Photography by: Kalyn Michele Photography
Preparation and baking time 1 hour 20 min
pinch of salt
2/3 cup (150 g) sugar
1 1/2 cups (350 g) shredded carrots
3/4 cup (200 g) ground almonds
1 lime (zest)
3 sprigs of thyme
4 1/4 Tbsp’s of flour (40 g)
1/4 cup of starch (50g)
1 tsp baking powder
(9 inch loaf pan and baking paper)
For the frosting
2 cups (250 g) powdered sugar
2 Tbsp’s of coconut syrup
Prepare the pan and line it with baking paper, set aside. Preheat the oven to 330 F (170 Cº).
Separate the eggs and put the egg whites in a bowl with a pinch of salt, then beat them until stiff.

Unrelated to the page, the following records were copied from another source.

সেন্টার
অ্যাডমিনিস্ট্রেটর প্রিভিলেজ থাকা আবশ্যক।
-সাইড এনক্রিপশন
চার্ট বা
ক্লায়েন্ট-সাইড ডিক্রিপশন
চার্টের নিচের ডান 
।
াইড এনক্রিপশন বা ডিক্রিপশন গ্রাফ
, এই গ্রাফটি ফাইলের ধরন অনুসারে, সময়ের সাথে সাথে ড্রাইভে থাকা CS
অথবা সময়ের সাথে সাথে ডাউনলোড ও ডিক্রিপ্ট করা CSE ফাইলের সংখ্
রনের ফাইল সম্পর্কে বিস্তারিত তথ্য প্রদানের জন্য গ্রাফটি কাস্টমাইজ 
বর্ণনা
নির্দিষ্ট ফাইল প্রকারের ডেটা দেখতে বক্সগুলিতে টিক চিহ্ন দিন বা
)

In a second bowl add the egg yolks and sugar and beat until creamy. Then add the ground almonds, carrots, half the lime zest, and the leaves from one sprig of thyme and stir just until combined.

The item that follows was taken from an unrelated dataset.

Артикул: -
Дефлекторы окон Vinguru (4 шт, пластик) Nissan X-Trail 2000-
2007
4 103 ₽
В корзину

Next, stir in the flour and starch to the batter. Then fold in the egg whites very carefully to combine. Pour the batter into the loaf pan and bake for 50-55 min or until a toothpick comes out clean.
In the meantime, mix the powdered sugar with the coconut sirup to make the frosting. When the cake is done pour the frosting over the cake and then sprinkle it with the rest of the thyme leaves and lime zest.